Sep. 12th, 2015

monk222: (Global Warming)
When I went to bed at eleven last night, although I was dreadfully tired, I did not believe that I would actually fall asleep. I fully expected that I'd be back up before midnight watching the rest of "Riot Club". I must have underestimated how much the cats wore me out the night before, on top of a busy grocery day.

There was a lot of dreaming, but it all seemed ... quite disposable. However, it might be a good idea to make a practice of at least getting down one scrap of such dreams, if only to help keep from falling into stifling laziness, in which it becomes easier and easier to not write about this or that, as more and more become quite disposable.

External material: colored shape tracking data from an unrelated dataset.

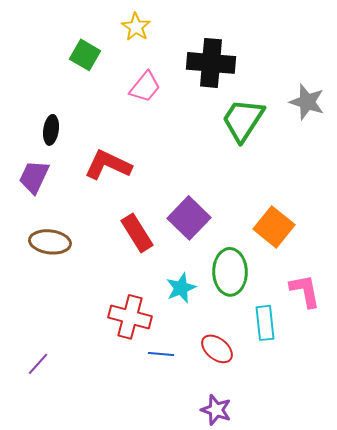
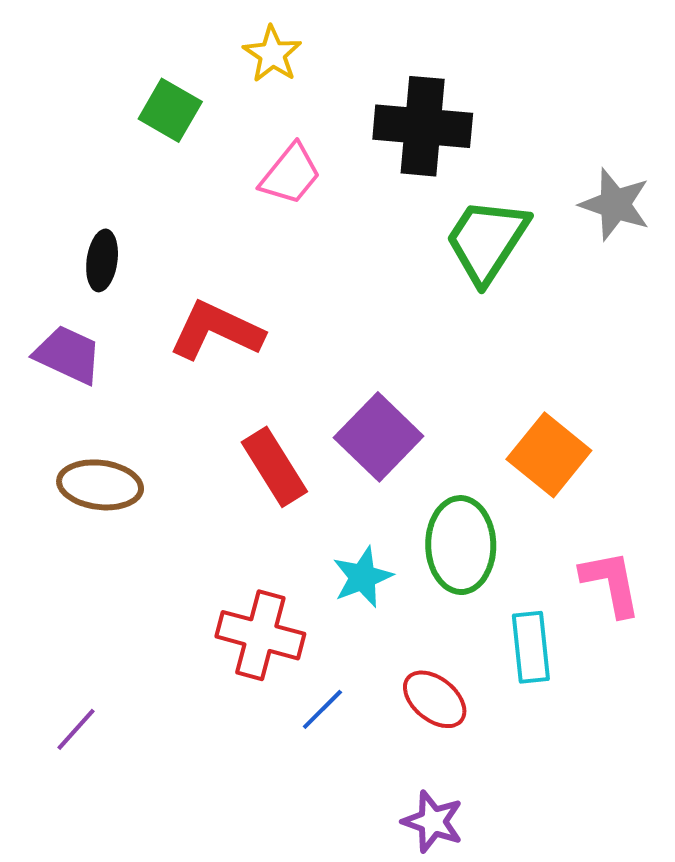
purple trapezoid: (34, 177) -> (68, 355), turned 90
blue line: (161, 354) -> (322, 709), turned -50

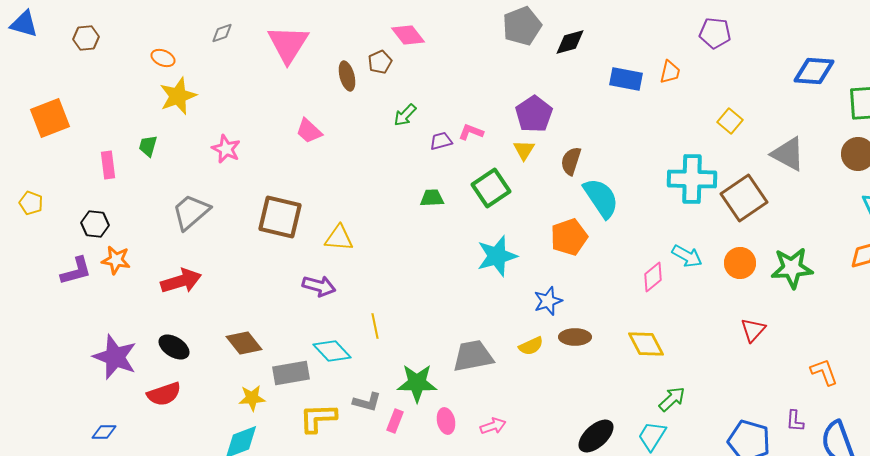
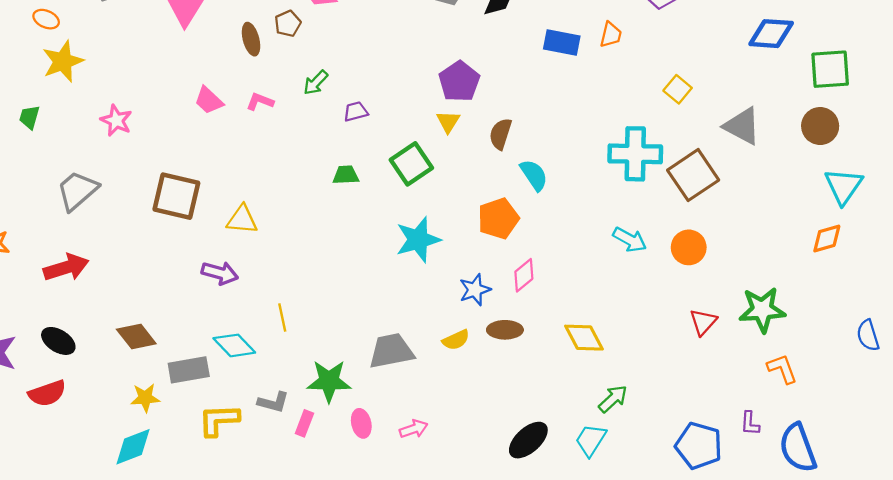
pink L-shape: (471, 132) -> (260, 102), moved
cyan semicircle: (601, 198) -> (534, 175), size x0.7
green star: (792, 268) -> (762, 310), moved
pink diamond: (653, 277) -> (524, 275), moved

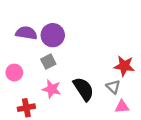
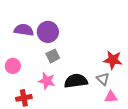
gray square: (48, 62) -> (53, 56), moved
black semicircle: (84, 89) -> (76, 81), turned -65

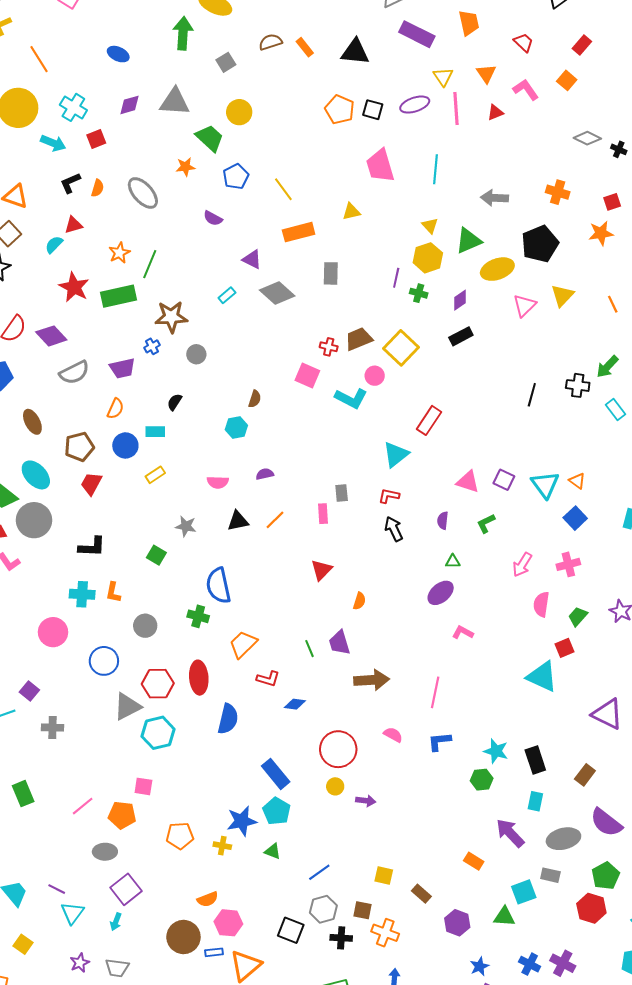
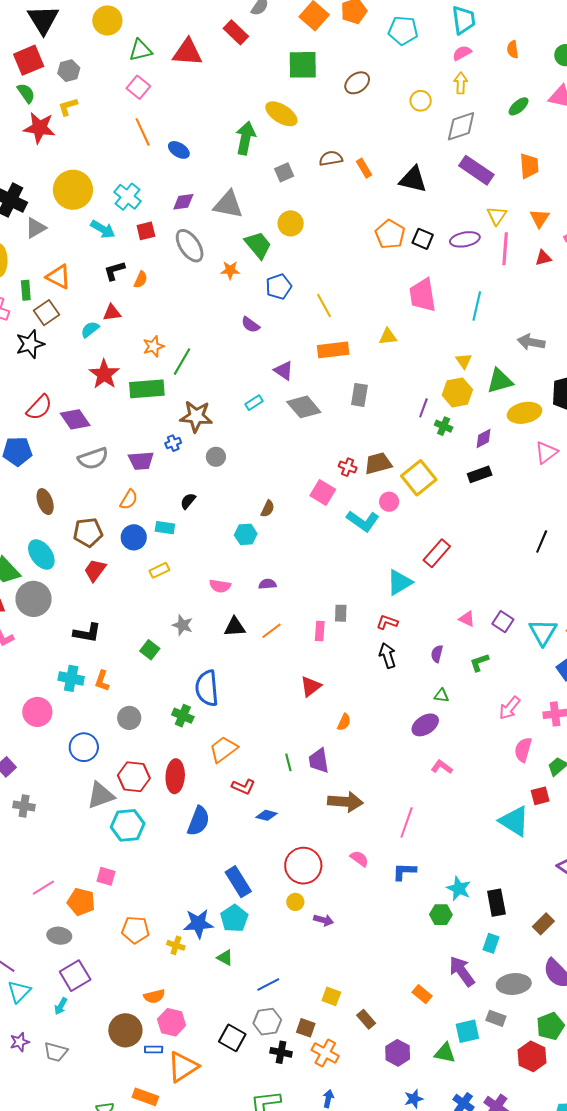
orange line: (39, 59) -> (143, 132), moved
gray ellipse: (143, 193) -> (190, 246), moved
pink triangle: (468, 482) -> (467, 619), size x0.7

In this dream I seemed to be in a relationship with a young woman, no one recognizable, a brunette. I was apparently young, too. The best that I can make out, we were engaged to be married, but she was having cold feet. I was pleading with her to stick with me. I was joinging the army, and I was telling her that she might like army life with me. The disturbing element in this dream is that the girl would alternate into becoming a dog and then back to a woman again (which is not the first time for this dog-woman theme). It was all weird, all this night's dreaming. I imagine that all my nights are probably filled with this sort of dreaming, but are not remembered, and in remembering these scraps of dreams, I am reminded that it is not necessarily a bad thing when one wakes up in the morning feeling perfectly dream-free.
monk222: (Rainy: by snorkle_c)
I forgot to mention one thing from yesterday's grocery day which I do not want to remain forgotten. As the guard waved Pop to enter the Air Force base, he called Pop by his old rank. He said something like "Have a good day, Master Sergeant!" It had been a long time since I thought about Pop's rank. It's not too bad a rank, and one should not forget that this is a big factor in the way we have been able to enjoy a reasonably comfortable life. He has earned his respect. He did something real in society. He wasn't merely given his stake in society.
monk222: (Bonobo Thinking)
I think "Master Sergeant" might have fueled last night's dream, and it was the dream that helped me to remember the entry at the gate.

Pop

Sep. 12th, 2015 02:11 pm
monk222: (Little Bear)
Pop came home early. I held out some hope he might stay the night there. I had not even finished putting away yesterday's groceries. Oops!
monk222: (Primal Hunger)
One memory from the deep past keeps coming back at me these days. From Yokota days. It's the time those two guys got me to hang out with them for the day. They were both on the high school football team with me. That pretty blonde guy, who was perhaps a little smaller than me, and that brown fellow with a hatchet face like mine, about the same size as I am - Asian rather than Mexican, or quite possible Asian and Mexican rather than Asian and Anglo. We rode out on a train to a nearby town. They got me involved in a little shoplifting and fare-jumping, with me just following their lead, being mostly concerned about being left behind. I handled myself badly on the trip back home, as I grabbed the dark guy's hair in the midst of some verbal horseplay.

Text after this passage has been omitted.